DeepMind publishes the latest original audio waveform depth generation model wavenet, which will bring countless possibilities for TTS

Source: Internet
Author: User

Wavenets is a convolution neural network that simulates any kind of human voice, and the generated speech sounds more natural than the existing optimal text-speech system, reducing the difference between analog and human voices by more than 50%.

We will also prove that the same network can synthesize other audio signals, such as music, and can automatically generate refreshing piano pieces. a machine that can speak

Allowing people to talk freely with machines has long been a dream in the field of human-computer interaction. In the past few years, applications of deep neural networks (such as Google Voice search) have revolutionized the ability of computers to understand natural sounds. However, the use of computer-generated speech-often used to refer to speech synthesis or text-speech (TTS) systems-relies heavily on stitching Tts,tts to include a database that contains a very large record of a single speaker's short speech fragments, which are then synthesized to form a complete discourse. Without recording a new full database, this method of speech synthesis makes it difficult to modify the sound (for example, to convert to a different speaker, or to change the emphasis or emotion conveyed in the voice).
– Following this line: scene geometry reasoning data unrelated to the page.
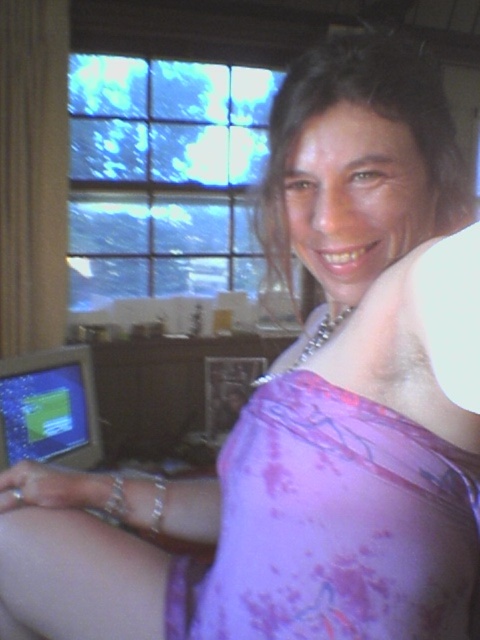 Consider the image. Is purple satin dress at center bigger than matte plastic monitor at lower left?

Yes, purple satin dress at center is bigger than matte plastic monitor at lower left.

This screenshot has width=480, height=640. Identify the location of purple satin dress at center. (334, 525).

Which is in front, point (315, 618) or point (12, 448)?

Positioned in front is point (315, 618).

This screenshot has width=480, height=640. Identify the location of purple satin dress at center. (334, 525). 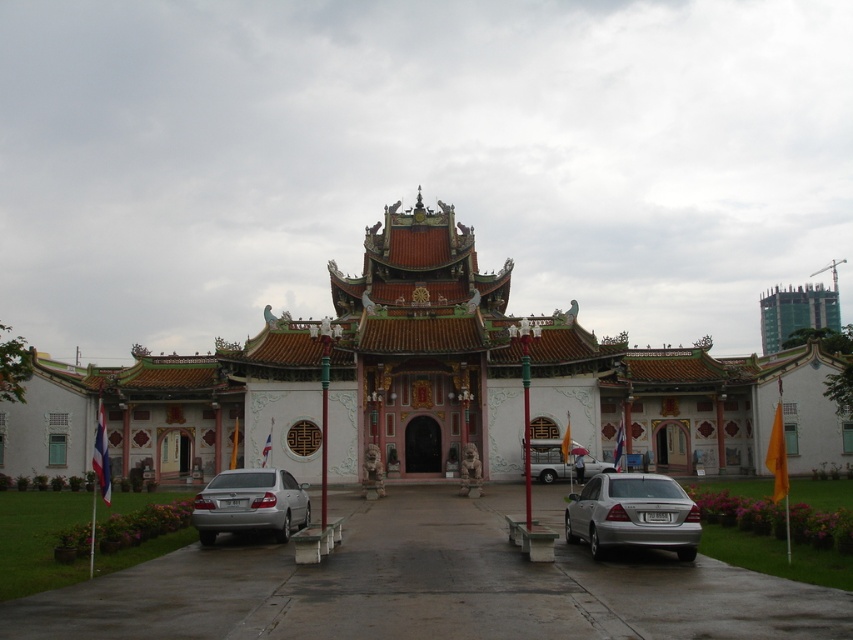 Can you confirm if white glossy palace at center is shorter than silver metallic car at center?

No, white glossy palace at center is not shorter than silver metallic car at center.

Does white glossy palace at center have a greater height compared to silver metallic car at center?

Yes, white glossy palace at center is taller than silver metallic car at center.

Which is behind, point (596, 403) or point (593, 461)?

Point (596, 403)

Locate an element on the screen. The height and width of the screenshot is (640, 853). white glossy palace at center is located at coordinates (422, 353).

Is white glossy palace at center wider than green grass at center?

Yes.

This screenshot has width=853, height=640. What are the coordinates of `white glossy palace at center` in the screenshot? It's located at (422, 353).

Between white glossy palace at center and silver metallic sedan at lower left, which one has more height?

With more height is white glossy palace at center.

Which is above, white glossy palace at center or silver metallic sedan at lower left?

Positioned higher is white glossy palace at center.

The image size is (853, 640). I want to click on white glossy palace at center, so click(422, 353).

This screenshot has width=853, height=640. What are the coordinates of `white glossy palace at center` in the screenshot? It's located at (422, 353). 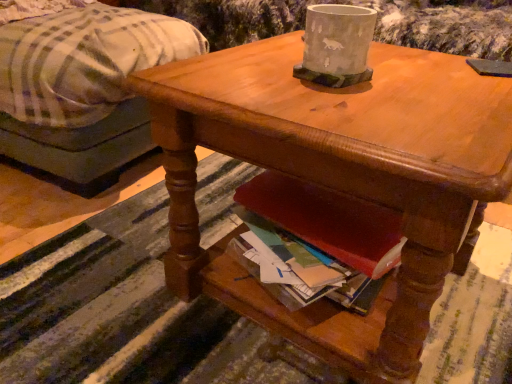 Question: Considering the relative sizes of plaid fabric ottoman at left and wooden desk at center in the image provided, is plaid fabric ottoman at left taller than wooden desk at center?

Choices:
 (A) yes
 (B) no

Answer: (A)

Question: Is plaid fabric ottoman at left in contact with wooden desk at center?

Choices:
 (A) yes
 (B) no

Answer: (B)

Question: Can you confirm if plaid fabric ottoman at left is shorter than wooden desk at center?

Choices:
 (A) no
 (B) yes

Answer: (A)

Question: Does plaid fabric ottoman at left have a smaller size compared to wooden desk at center?

Choices:
 (A) no
 (B) yes

Answer: (A)

Question: Does plaid fabric ottoman at left have a lesser width compared to wooden desk at center?

Choices:
 (A) no
 (B) yes

Answer: (A)

Question: Considering the relative positions of plaid fabric ottoman at left and wooden desk at center in the image provided, is plaid fabric ottoman at left to the left of wooden desk at center from the viewer's perspective?

Choices:
 (A) yes
 (B) no

Answer: (A)

Question: Does plaid fabric ottoman at left touch gray concrete pot at upper center?

Choices:
 (A) no
 (B) yes

Answer: (A)

Question: Is plaid fabric ottoman at left thinner than gray concrete pot at upper center?

Choices:
 (A) yes
 (B) no

Answer: (B)

Question: Is plaid fabric ottoman at left positioned beyond the bounds of gray concrete pot at upper center?

Choices:
 (A) no
 (B) yes

Answer: (B)

Question: Does plaid fabric ottoman at left have a smaller size compared to gray concrete pot at upper center?

Choices:
 (A) yes
 (B) no

Answer: (B)

Question: From the image's perspective, is plaid fabric ottoman at left on gray concrete pot at upper center?

Choices:
 (A) yes
 (B) no

Answer: (A)

Question: Considering the relative sizes of plaid fabric ottoman at left and gray concrete pot at upper center in the image provided, is plaid fabric ottoman at left taller than gray concrete pot at upper center?

Choices:
 (A) no
 (B) yes

Answer: (B)

Question: Is wooden desk at center further to the viewer compared to plaid fabric ottoman at left?

Choices:
 (A) yes
 (B) no

Answer: (B) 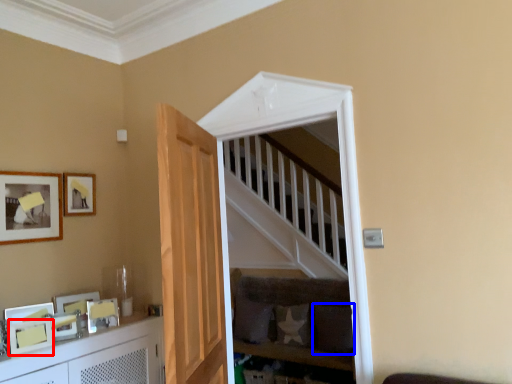 Question: Which of the following is the farthest to the observer, picture frame (highlighted by a red box) or pillow (highlighted by a blue box)?

Choices:
 (A) picture frame
 (B) pillow

Answer: (B) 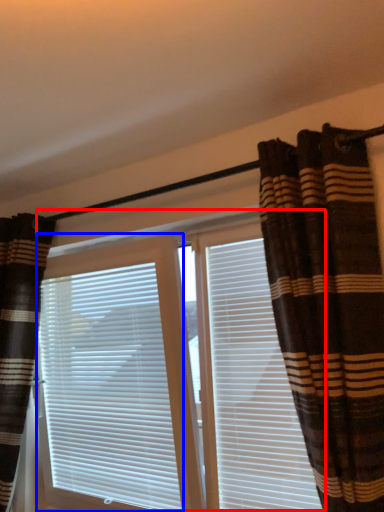 Question: Which of the following is the closest to the observer, bay window (highlighted by a red box) or window blind (highlighted by a blue box)?

Choices:
 (A) bay window
 (B) window blind

Answer: (A) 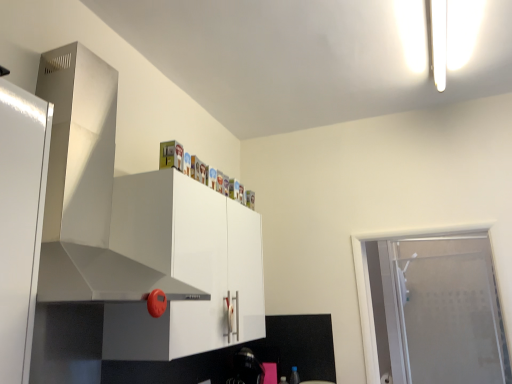 Question: Should I look upward or downward to see white glossy cabinet at upper center?

Choices:
 (A) down
 (B) up

Answer: (A)

Question: From the image's perspective, would you say stainless steel exhaust hood at upper left is shown under frosted glass door at right?

Choices:
 (A) yes
 (B) no

Answer: (B)

Question: Does stainless steel exhaust hood at upper left contain frosted glass door at right?

Choices:
 (A) yes
 (B) no

Answer: (B)

Question: From a real-world perspective, is stainless steel exhaust hood at upper left below frosted glass door at right?

Choices:
 (A) no
 (B) yes

Answer: (A)

Question: Considering the relative positions of stainless steel exhaust hood at upper left and frosted glass door at right in the image provided, is stainless steel exhaust hood at upper left to the right of frosted glass door at right from the viewer's perspective?

Choices:
 (A) yes
 (B) no

Answer: (B)

Question: Is stainless steel exhaust hood at upper left not near frosted glass door at right?

Choices:
 (A) no
 (B) yes

Answer: (B)

Question: Can you confirm if stainless steel exhaust hood at upper left is wider than frosted glass door at right?

Choices:
 (A) yes
 (B) no

Answer: (A)

Question: Considering the relative sizes of white glossy cabinet at upper center and frosted glass door at right in the image provided, is white glossy cabinet at upper center shorter than frosted glass door at right?

Choices:
 (A) yes
 (B) no

Answer: (A)

Question: Are white glossy cabinet at upper center and frosted glass door at right far apart?

Choices:
 (A) yes
 (B) no

Answer: (A)

Question: From the image's perspective, is white glossy cabinet at upper center located beneath frosted glass door at right?

Choices:
 (A) no
 (B) yes

Answer: (A)

Question: Is white glossy cabinet at upper center further to camera compared to frosted glass door at right?

Choices:
 (A) yes
 (B) no

Answer: (B)

Question: Would you say frosted glass door at right is part of white glossy cabinet at upper center's contents?

Choices:
 (A) yes
 (B) no

Answer: (B)

Question: Is white glossy cabinet at upper center positioned with its back to frosted glass door at right?

Choices:
 (A) yes
 (B) no

Answer: (B)

Question: Is frosted glass door at right positioned far away from stainless steel exhaust hood at upper left?

Choices:
 (A) yes
 (B) no

Answer: (A) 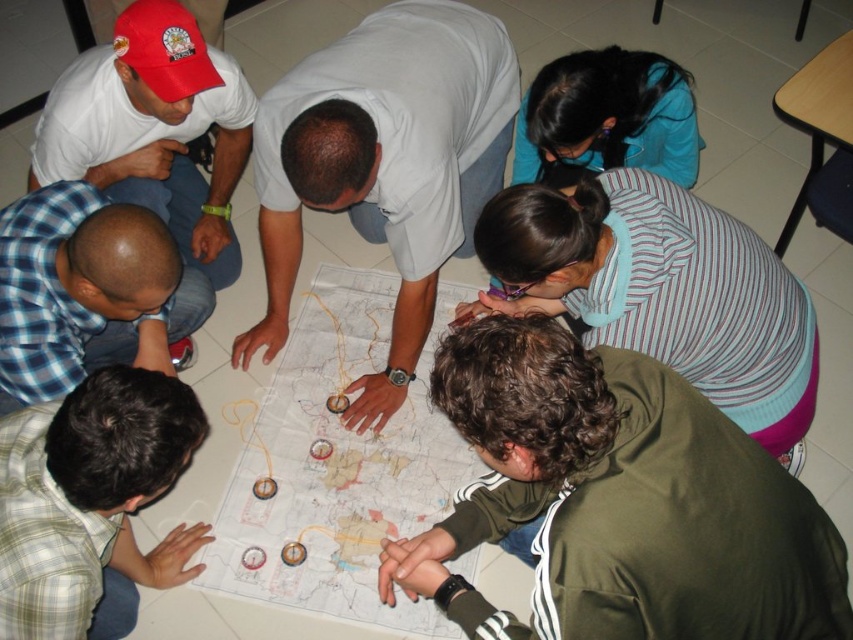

In order to solve the problem of speech synthesis, it is urgent to use a kind of parameter TTS, in this text-speech system, all the information needed to generate data is stored in the parameter of the model, and the content and speech feature conveyed by voice can be controlled by the input information of the model. However, the current parameter (parametric) TTS model generates sounds that are not as natural as the voice generated by the stitching (concatenative) TTS model, which appears at least in syllable languages such as English. The existing parametric model usually uses the signal processing algorithm vocoders to compute the obtained output information to generate the audio signal.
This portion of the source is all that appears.